Replace withColumn with withColumns to speed up your Spark applications.

Disclaimer - the views and opinions expressed in this blogpost are my own.

Practical takeaways

The .withColumn() function in Spark has been a popular way of adding and manipulating columns. In my experience, it is far more common than adding columns via select. This is also the way that I used to add and manipulate columns. As of Spark 3.3, I would recommend using .withColumns() instead. It scales better with multiple columns and avoids a StackOverflowException. Making the change is also relatively easy.

How did I stumble on this?

Recently, I was tasked with upgrading a series of Spark jobs from Spark 2.4 to Spark 3.3. Whilst tasked with making sure things ran, I also had to carry out other upgrades to make the code run faster. One of the pipelines would take 3+ hours to finish and most of the time, it would just timeout or error out with a StackOverflowException. This particular pipeline was not processing a lot of data, less than 3-4GB and it was over-provisioned to boot. Moreover, the executor metrics showed negligible CPU and memory usage. So, I pulled my sleeves up and got to debugging. To kick things off, this script had minimal logging and thus it was arduous to find out which part of the script it would get stuck at. I added a bunch of print statements(as one does) and added some timers to see how long code would take to execute. I find that this approach is a decent way to identify bottlenecks/slow-downs.

import time
for i in range(0,100):
    start_time = time.perf_counter()
    # code executable here
    end_time = time.perf_counter()
    print(f"it took {end_time-start_time} seconds to complete")
# you can modify this to save the time take in a list and then compare how long each iteration took ;)

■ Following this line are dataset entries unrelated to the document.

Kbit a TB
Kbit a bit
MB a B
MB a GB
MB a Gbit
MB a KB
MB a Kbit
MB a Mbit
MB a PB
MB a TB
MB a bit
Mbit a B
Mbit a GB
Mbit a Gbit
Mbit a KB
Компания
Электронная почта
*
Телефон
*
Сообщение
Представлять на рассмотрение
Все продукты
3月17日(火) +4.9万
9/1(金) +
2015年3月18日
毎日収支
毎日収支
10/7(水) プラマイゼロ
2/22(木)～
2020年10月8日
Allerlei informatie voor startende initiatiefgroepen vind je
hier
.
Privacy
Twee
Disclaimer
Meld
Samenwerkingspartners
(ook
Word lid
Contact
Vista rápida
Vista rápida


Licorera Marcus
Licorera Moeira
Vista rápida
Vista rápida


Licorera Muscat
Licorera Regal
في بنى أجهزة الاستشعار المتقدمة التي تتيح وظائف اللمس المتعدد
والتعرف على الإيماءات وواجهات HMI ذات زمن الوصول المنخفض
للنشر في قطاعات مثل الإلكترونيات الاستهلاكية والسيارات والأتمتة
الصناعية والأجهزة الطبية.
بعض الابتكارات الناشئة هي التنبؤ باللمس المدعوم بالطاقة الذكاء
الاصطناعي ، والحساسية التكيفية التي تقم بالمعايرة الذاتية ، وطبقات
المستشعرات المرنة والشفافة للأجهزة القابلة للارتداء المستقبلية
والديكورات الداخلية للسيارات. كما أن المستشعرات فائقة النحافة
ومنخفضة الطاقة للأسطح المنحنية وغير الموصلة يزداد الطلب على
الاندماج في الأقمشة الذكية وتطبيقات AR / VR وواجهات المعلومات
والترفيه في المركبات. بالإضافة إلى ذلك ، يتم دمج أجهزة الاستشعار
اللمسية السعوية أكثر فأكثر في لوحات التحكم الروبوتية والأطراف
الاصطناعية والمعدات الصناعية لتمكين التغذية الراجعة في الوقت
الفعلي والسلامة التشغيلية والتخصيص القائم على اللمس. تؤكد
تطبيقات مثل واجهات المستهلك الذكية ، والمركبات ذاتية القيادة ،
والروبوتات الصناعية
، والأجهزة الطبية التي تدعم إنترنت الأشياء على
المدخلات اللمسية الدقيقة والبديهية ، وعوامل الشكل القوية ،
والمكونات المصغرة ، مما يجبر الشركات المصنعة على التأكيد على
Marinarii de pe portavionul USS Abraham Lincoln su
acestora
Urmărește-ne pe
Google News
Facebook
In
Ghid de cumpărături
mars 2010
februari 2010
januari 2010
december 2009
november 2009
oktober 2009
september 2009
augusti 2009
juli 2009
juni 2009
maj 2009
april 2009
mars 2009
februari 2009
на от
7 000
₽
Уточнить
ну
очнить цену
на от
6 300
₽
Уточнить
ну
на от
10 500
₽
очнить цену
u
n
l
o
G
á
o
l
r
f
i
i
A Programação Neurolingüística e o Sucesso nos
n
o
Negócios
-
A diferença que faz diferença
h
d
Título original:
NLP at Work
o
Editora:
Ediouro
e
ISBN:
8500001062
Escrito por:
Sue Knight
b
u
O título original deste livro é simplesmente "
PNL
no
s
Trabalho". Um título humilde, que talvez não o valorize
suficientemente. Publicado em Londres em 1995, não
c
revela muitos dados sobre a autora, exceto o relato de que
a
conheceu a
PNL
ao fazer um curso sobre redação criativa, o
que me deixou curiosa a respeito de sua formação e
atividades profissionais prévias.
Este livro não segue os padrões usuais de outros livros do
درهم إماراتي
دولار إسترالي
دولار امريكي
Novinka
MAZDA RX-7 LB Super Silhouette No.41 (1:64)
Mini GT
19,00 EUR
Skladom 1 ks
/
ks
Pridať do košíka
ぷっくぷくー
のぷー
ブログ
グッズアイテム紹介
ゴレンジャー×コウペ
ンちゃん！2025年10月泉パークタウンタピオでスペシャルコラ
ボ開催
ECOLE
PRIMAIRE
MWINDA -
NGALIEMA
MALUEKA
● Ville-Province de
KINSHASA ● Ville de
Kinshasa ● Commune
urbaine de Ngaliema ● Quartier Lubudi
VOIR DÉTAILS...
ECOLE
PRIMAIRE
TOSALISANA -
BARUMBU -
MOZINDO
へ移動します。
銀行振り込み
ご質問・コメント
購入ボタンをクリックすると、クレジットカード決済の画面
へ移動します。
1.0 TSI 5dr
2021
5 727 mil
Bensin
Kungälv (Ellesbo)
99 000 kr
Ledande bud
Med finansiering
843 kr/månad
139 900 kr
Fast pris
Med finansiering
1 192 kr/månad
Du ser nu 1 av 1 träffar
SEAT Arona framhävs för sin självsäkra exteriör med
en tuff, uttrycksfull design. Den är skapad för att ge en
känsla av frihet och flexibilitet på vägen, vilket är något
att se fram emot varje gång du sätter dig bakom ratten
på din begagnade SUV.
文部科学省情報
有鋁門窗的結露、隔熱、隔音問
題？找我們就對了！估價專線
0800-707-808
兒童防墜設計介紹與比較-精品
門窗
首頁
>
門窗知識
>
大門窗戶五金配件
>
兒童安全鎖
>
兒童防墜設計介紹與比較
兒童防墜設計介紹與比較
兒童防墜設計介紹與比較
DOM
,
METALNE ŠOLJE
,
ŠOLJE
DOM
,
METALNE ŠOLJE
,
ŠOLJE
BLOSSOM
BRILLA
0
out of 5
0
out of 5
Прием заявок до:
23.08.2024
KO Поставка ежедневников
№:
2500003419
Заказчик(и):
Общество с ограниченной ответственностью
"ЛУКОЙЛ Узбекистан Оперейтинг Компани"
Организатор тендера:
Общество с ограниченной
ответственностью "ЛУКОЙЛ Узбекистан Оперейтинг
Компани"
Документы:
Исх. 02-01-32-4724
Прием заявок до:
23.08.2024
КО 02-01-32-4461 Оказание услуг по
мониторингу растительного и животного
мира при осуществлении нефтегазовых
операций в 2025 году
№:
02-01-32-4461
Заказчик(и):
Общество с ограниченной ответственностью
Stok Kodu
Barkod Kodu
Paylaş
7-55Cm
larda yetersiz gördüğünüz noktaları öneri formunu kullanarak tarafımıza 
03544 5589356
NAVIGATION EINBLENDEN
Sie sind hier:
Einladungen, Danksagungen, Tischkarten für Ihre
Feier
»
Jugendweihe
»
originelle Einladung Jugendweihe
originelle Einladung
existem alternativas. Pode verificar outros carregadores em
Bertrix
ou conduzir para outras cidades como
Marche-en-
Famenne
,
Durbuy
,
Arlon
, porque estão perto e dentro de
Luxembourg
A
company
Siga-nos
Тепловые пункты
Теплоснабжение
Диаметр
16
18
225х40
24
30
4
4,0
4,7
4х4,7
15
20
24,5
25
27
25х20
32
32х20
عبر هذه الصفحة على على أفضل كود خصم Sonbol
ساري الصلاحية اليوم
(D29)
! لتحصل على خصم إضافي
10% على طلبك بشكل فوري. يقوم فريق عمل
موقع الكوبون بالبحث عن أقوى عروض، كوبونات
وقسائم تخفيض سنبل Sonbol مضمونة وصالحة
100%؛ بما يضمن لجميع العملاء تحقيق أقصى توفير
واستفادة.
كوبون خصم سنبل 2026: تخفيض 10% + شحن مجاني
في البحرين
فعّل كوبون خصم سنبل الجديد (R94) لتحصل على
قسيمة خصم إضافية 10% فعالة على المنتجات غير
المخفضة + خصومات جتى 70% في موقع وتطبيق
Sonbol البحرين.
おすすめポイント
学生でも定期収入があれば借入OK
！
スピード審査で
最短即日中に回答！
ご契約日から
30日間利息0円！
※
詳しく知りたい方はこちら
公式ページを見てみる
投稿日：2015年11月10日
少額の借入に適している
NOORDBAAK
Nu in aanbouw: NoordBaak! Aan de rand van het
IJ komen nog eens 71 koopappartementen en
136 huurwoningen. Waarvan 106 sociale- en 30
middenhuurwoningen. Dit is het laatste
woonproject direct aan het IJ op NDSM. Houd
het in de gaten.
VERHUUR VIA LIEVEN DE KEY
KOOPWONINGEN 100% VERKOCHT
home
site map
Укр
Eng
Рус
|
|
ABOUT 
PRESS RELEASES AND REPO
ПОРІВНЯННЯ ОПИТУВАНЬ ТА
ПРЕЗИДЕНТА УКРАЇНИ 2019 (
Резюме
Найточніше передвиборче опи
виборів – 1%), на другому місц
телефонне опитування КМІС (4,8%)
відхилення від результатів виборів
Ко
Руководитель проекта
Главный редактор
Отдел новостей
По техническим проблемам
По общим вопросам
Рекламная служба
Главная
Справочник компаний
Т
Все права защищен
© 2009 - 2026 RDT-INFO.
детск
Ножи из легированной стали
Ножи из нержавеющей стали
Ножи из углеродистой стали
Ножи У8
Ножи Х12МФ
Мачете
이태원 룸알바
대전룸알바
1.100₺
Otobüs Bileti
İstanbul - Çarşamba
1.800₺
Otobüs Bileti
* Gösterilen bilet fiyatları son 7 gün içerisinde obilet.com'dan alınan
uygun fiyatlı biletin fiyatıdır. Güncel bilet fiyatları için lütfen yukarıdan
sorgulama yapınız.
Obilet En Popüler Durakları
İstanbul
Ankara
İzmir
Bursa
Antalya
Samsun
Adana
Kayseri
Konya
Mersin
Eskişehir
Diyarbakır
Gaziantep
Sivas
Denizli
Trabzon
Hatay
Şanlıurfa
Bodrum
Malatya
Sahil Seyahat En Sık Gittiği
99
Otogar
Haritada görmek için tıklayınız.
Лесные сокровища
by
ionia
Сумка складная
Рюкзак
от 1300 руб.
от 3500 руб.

To my surprise, there was a for-loop that was adding/manipulating roughly 700 columns using .withColumn that took 3 hours to execute. This blew my mind because I had thought that such operations were lazily executed and thus no data was being materialized. Furthermore, the time taken for each subsequent call within the for-loop got longer. This wasn't the first time I had encountered lazy operations taking this long. I had suspected that the Spark DAG for that dataframe had gotten quite long. In such cases, I've tried to use checkpointing(local and non) to truncate the lineage of the DAG. This is an oft-repeated approach and one that has worked well for me in the past(barring the reliability tradeoffs of this approach of course). Upon implementing checkpointing every 5-10 iterations, the job was significantly faster and completed within 15-20 minutes. However, this didn't scale as well when tested with much larger volumes, you'd eventually have to pay the cost of materializing the data and executing the DAG, and could end up eating disk space on the executors. Moreover, I'd still run into timeouts occasionally. While there was potentially a way to manage the space with some spark configuration or hacky heuristic, I tried to go for an alternate approach. One of my colleagues had mentioned that using a select statement instead would've solved the issue. Another colleague mentioned that if I had used spark-sql, it would've yielded better results. I didn't think either approach would've made a difference because I had assumed that a .withColumn call was mapped out to select/spark-sql all the same. Upon doing some more research, I was wrong on both fronts and had found that using .withColumn to add and manipulate this many columns is not recommended at all.

The spark docs had recommended my colleague's approach of using .select.

Existing approaches

In this rabbit-hole, I stumbled upon two more blogs that spoke about this issue. Firstly, we have one of my favourite blogs, waiting for code, by Bartosz Konieczny. He goes in-depth about how this operation may appear relatively harmless but does cause significant harm when used repeatedly. He does propose a viable solution. Secondly, we have my other favourite blog, MungingData, by Matthew Powers. He talks similarly about how this operation hammers the catalyst optimizer and suggests using a function within the quinn package to solve it - definitely a viable solution and that package has some other super useful functions. Well, the solution is now natively supported within Spark 3.3 - .withColumns(). After using .withColumns, the aforementioned code chunk executed within a matter of seconds.

Why bother using .withColumns?

For starters, it is significantly more performant than using .withColumn to add columns. It also requires minimal code-change to use.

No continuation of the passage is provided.